[Transcribed page contents]

-=-=-=-=-

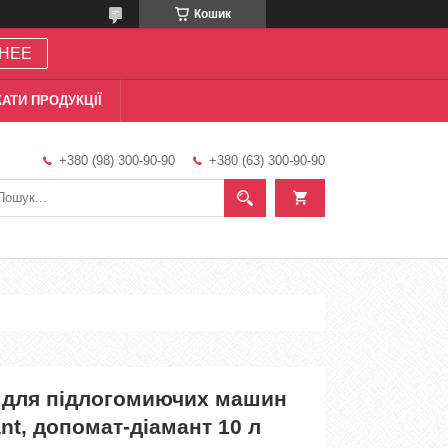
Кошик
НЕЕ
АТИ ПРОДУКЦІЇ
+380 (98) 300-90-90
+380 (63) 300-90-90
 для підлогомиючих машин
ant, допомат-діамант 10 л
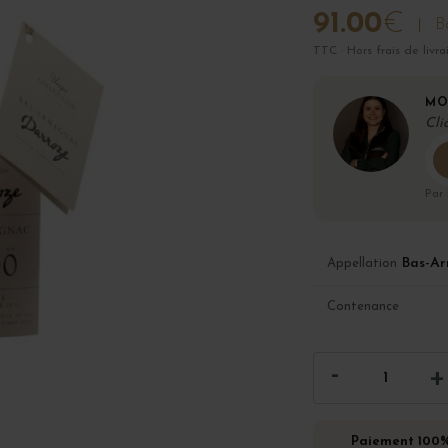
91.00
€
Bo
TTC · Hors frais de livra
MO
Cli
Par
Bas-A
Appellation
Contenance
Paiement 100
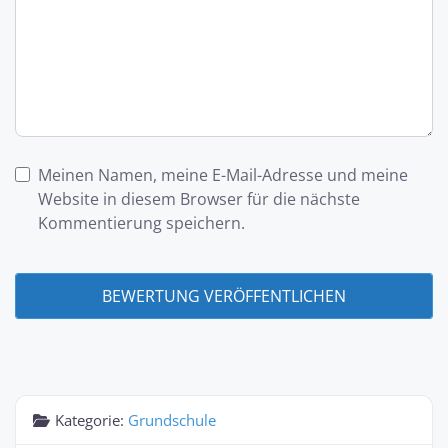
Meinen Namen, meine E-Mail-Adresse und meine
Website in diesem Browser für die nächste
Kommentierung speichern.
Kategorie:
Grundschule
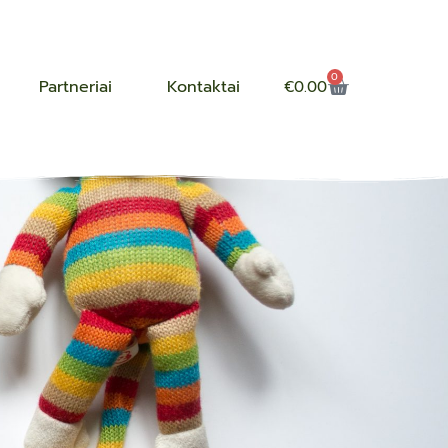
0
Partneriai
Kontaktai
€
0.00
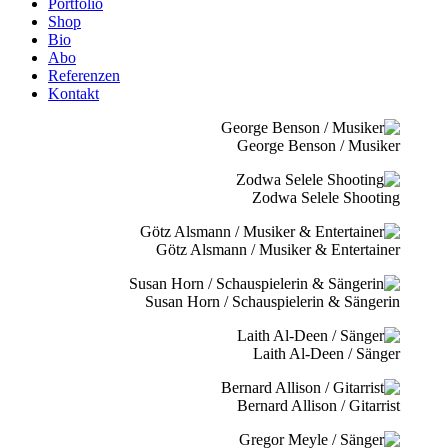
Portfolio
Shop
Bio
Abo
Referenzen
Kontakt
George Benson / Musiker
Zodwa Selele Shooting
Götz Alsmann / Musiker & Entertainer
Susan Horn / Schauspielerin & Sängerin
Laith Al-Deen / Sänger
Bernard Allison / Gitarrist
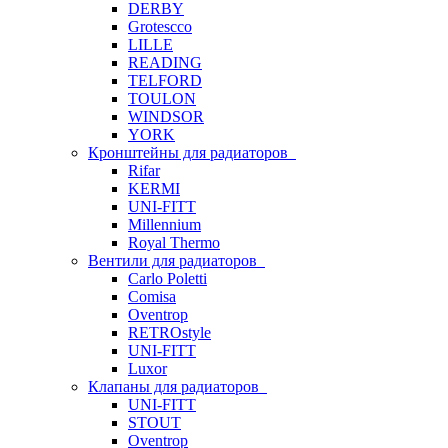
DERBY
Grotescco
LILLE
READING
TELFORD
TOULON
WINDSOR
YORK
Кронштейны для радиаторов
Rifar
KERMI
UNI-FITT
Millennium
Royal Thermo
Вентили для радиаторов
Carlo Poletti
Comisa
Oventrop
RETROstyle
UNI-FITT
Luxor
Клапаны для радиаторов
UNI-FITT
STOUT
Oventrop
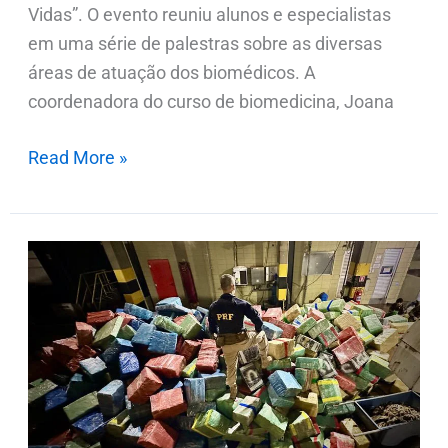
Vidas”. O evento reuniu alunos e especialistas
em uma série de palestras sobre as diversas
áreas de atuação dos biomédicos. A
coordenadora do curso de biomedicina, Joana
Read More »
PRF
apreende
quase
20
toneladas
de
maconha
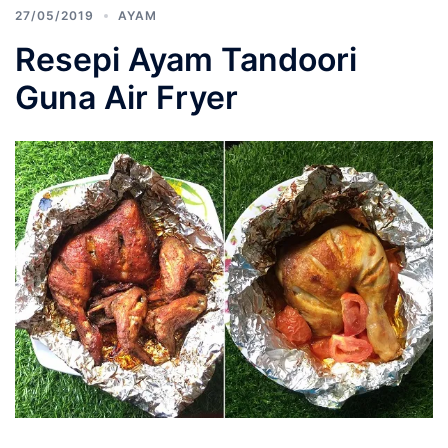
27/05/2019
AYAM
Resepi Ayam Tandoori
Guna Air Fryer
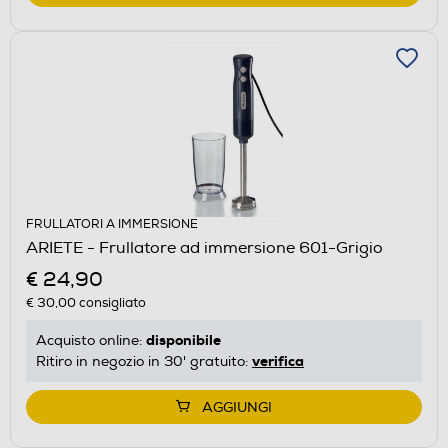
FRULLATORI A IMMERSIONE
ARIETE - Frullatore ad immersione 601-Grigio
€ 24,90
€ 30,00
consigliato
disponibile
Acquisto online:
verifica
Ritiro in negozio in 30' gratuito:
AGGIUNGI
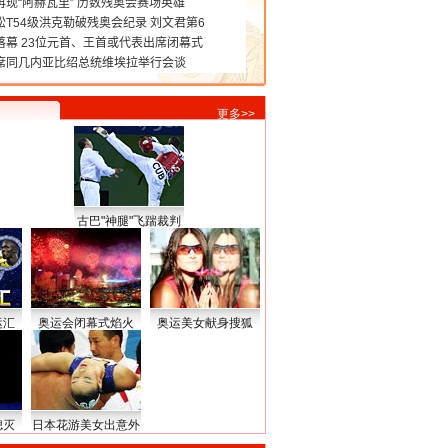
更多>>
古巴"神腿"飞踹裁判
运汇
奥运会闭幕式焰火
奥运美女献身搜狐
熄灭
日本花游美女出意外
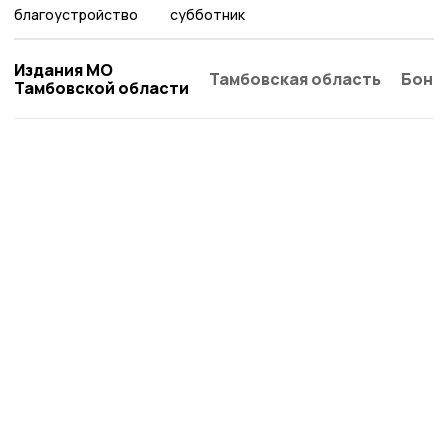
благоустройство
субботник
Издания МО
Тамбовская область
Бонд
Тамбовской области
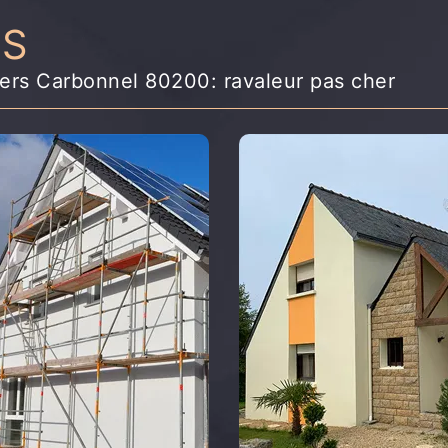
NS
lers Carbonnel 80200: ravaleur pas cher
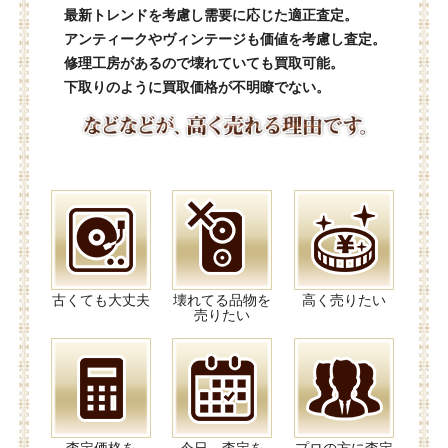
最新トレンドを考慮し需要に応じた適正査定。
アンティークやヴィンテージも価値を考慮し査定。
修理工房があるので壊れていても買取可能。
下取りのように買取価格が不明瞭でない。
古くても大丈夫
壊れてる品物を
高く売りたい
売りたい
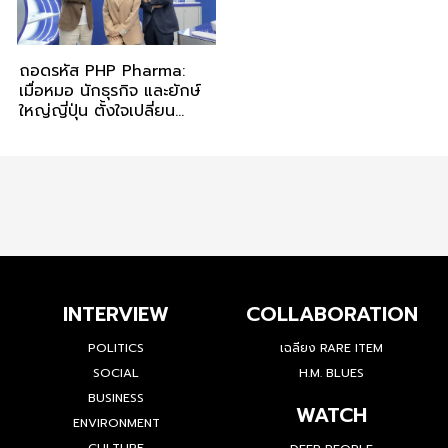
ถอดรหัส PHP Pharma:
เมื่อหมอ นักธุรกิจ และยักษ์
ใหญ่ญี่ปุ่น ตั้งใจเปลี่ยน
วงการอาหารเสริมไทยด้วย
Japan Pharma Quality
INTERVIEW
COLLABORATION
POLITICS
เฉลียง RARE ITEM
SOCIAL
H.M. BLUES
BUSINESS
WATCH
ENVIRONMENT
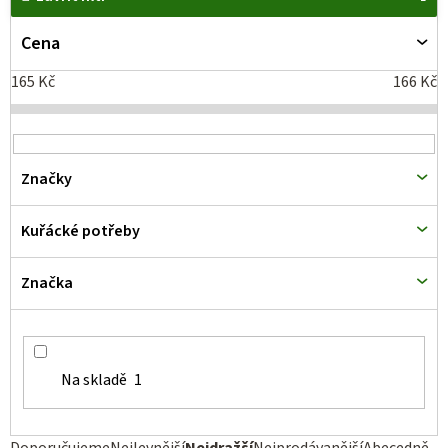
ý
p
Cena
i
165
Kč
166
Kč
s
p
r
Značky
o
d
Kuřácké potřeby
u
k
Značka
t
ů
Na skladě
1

-=-=-=-=-

**Exercise**
Leaving out each picture, repeat exactly the lines above from the one that contains "TTC · Hors frais de livra" through the one that contains "Zodwa Selele Shooting".

**Task response**
TTC · Hors frais de livra
MO
Cli
Par
Bas-A
Appellation
Contenance
Paiement 100
Meinen Namen, meine E-Mail-Adresse und meine
Website in diesem Browser für die nächste
Kommentierung speichern.
Kategorie:
Grundschule
0
Partneriai
Kontaktai
€
0.00
Portfolio
Shop
Bio
Abo
Referenzen
Kontakt
George Benson / Musiker
Zodwa Selele Shooting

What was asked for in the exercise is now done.